Obviously, no listening to the media could have revealed when and where the attack would take place (that's why we have spies), but it is likely that with a better understanding of these signals preparatory to an attack , the American forces would not have been so surprised. 70 years later, a computer specialist even believes that a slightly more ambitious version of this same type of information analysis will soon be able to predict social disturbances and conflicts - like the recent revolutions in the Arab world - with a degree remarkable accuracy.
Kalev Leetaru, Deputy Director for Text and Digital Analysis at the Institute for Computer Science Applied to the Arts, Letters and Human Sciences at the University of Illinois is one of the leading researchers in an emerging field, prediction conflicts. In a study published this month in an online technology journal, the articles of which are evaluated anonymously by a panel of specialists, First Monday, Leetaru claims that "quantitative analysis of large sequences of text can give new insights into the functioning of society. "
Leetaru's study transports recent economic research and examines how analysis of the tone of news and social media can predict certain economic events. A recent study, for example, has shown that analysis of general sentiment on Twitter can anticipate movements in the Dow Jones index.
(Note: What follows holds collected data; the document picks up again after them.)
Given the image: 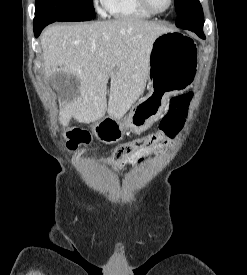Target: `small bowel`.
<instances>
[{
  "label": "small bowel",
  "mask_w": 247,
  "mask_h": 275,
  "mask_svg": "<svg viewBox=\"0 0 247 275\" xmlns=\"http://www.w3.org/2000/svg\"><path fill=\"white\" fill-rule=\"evenodd\" d=\"M144 153V150L140 151L138 154L139 155H142ZM128 161L124 162V163H127Z\"/></svg>",
  "instance_id": "1"
}]
</instances>
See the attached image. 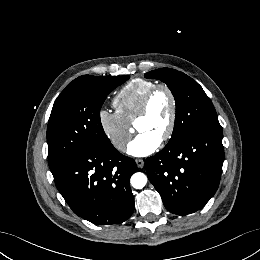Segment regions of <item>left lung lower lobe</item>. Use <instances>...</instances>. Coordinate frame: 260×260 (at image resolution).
<instances>
[{"mask_svg":"<svg viewBox=\"0 0 260 260\" xmlns=\"http://www.w3.org/2000/svg\"><path fill=\"white\" fill-rule=\"evenodd\" d=\"M222 138L220 125L203 127L146 159L148 178L167 210L191 214L215 194L224 160Z\"/></svg>","mask_w":260,"mask_h":260,"instance_id":"left-lung-lower-lobe-1","label":"left lung lower lobe"}]
</instances>
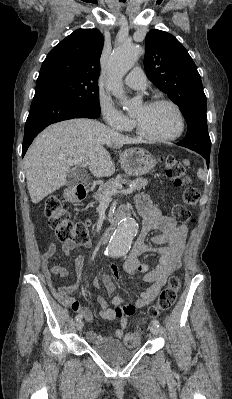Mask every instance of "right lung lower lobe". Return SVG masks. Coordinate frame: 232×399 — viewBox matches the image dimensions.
Returning <instances> with one entry per match:
<instances>
[{"instance_id":"right-lung-lower-lobe-1","label":"right lung lower lobe","mask_w":232,"mask_h":399,"mask_svg":"<svg viewBox=\"0 0 232 399\" xmlns=\"http://www.w3.org/2000/svg\"><path fill=\"white\" fill-rule=\"evenodd\" d=\"M100 112L73 101L50 89H35V95L25 124L22 157L33 139L48 125L73 118H98Z\"/></svg>"}]
</instances>
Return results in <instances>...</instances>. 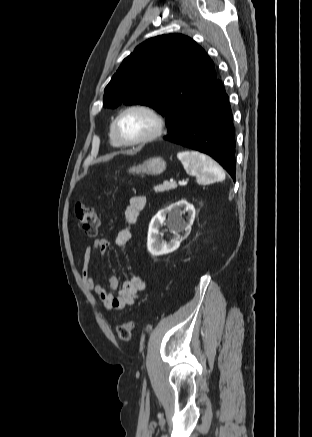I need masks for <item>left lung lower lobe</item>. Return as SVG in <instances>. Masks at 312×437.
I'll return each mask as SVG.
<instances>
[{
	"instance_id": "left-lung-lower-lobe-1",
	"label": "left lung lower lobe",
	"mask_w": 312,
	"mask_h": 437,
	"mask_svg": "<svg viewBox=\"0 0 312 437\" xmlns=\"http://www.w3.org/2000/svg\"><path fill=\"white\" fill-rule=\"evenodd\" d=\"M165 140L206 153L235 180V138L229 98L221 82L201 96Z\"/></svg>"
}]
</instances>
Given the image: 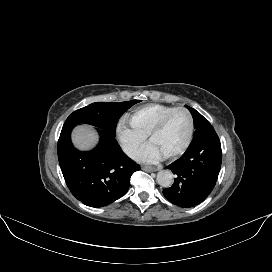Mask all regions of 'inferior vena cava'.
I'll return each instance as SVG.
<instances>
[{
	"label": "inferior vena cava",
	"instance_id": "obj_1",
	"mask_svg": "<svg viewBox=\"0 0 272 272\" xmlns=\"http://www.w3.org/2000/svg\"><path fill=\"white\" fill-rule=\"evenodd\" d=\"M123 151L127 156H129L132 159H136L139 155V151L135 146L132 145H125L123 147Z\"/></svg>",
	"mask_w": 272,
	"mask_h": 272
}]
</instances>
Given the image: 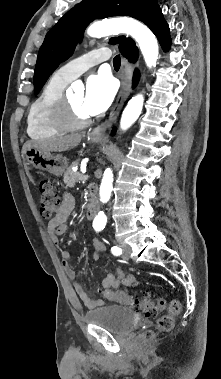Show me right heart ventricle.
Wrapping results in <instances>:
<instances>
[{
	"label": "right heart ventricle",
	"mask_w": 221,
	"mask_h": 379,
	"mask_svg": "<svg viewBox=\"0 0 221 379\" xmlns=\"http://www.w3.org/2000/svg\"><path fill=\"white\" fill-rule=\"evenodd\" d=\"M69 81L54 74L31 103L27 115V134L32 139H47L67 129L55 118V110Z\"/></svg>",
	"instance_id": "right-heart-ventricle-1"
}]
</instances>
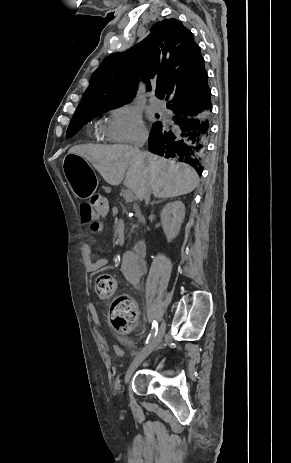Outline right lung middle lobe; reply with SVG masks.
Here are the masks:
<instances>
[{
	"label": "right lung middle lobe",
	"mask_w": 291,
	"mask_h": 463,
	"mask_svg": "<svg viewBox=\"0 0 291 463\" xmlns=\"http://www.w3.org/2000/svg\"><path fill=\"white\" fill-rule=\"evenodd\" d=\"M127 102H115V103H107L102 104L94 107L83 108V109H76L70 125L67 129L66 136L71 137L73 136L77 130L84 124L86 121L90 120V118L94 117L97 114H101L108 110L114 109L120 105H123Z\"/></svg>",
	"instance_id": "1"
}]
</instances>
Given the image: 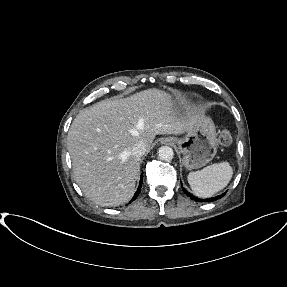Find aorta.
I'll return each instance as SVG.
<instances>
[{
  "mask_svg": "<svg viewBox=\"0 0 287 287\" xmlns=\"http://www.w3.org/2000/svg\"><path fill=\"white\" fill-rule=\"evenodd\" d=\"M174 151L169 146H161L158 150V157L163 161H170L173 159Z\"/></svg>",
  "mask_w": 287,
  "mask_h": 287,
  "instance_id": "762f6f07",
  "label": "aorta"
}]
</instances>
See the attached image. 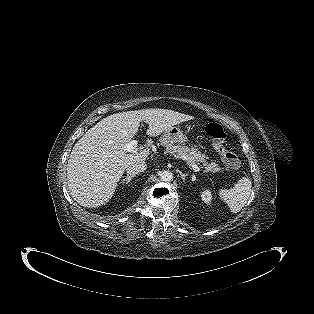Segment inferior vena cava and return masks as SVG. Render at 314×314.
<instances>
[{"mask_svg":"<svg viewBox=\"0 0 314 314\" xmlns=\"http://www.w3.org/2000/svg\"><path fill=\"white\" fill-rule=\"evenodd\" d=\"M146 163L144 161L133 162L129 164L126 168V172L128 175H136L138 173L143 172L146 169Z\"/></svg>","mask_w":314,"mask_h":314,"instance_id":"602c4592","label":"inferior vena cava"}]
</instances>
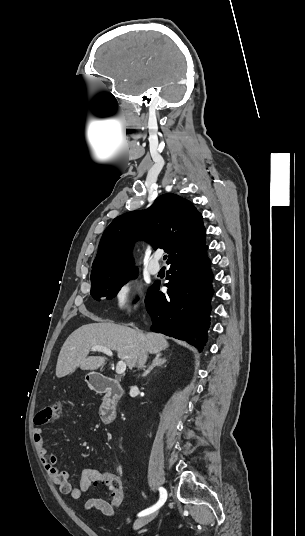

Leetaru was curious to know if this same type of analysis could also predict social events.
Sentiment analysis software
Leetaru has used several databases of news articles from the past 30 years, including the "Summary of World Broadcasts" - English translations of foreign radios produced by the British equivalent of FBIS - the complete digital archives of the New York Times , and an analysis of online news sites to create a database of almost 100 million news articles dating back to 1979.
Then he got this raw material into one of the most powerful supercomputers in the world, the University of Tennessee's "Nautilus", and he started looking for correlations.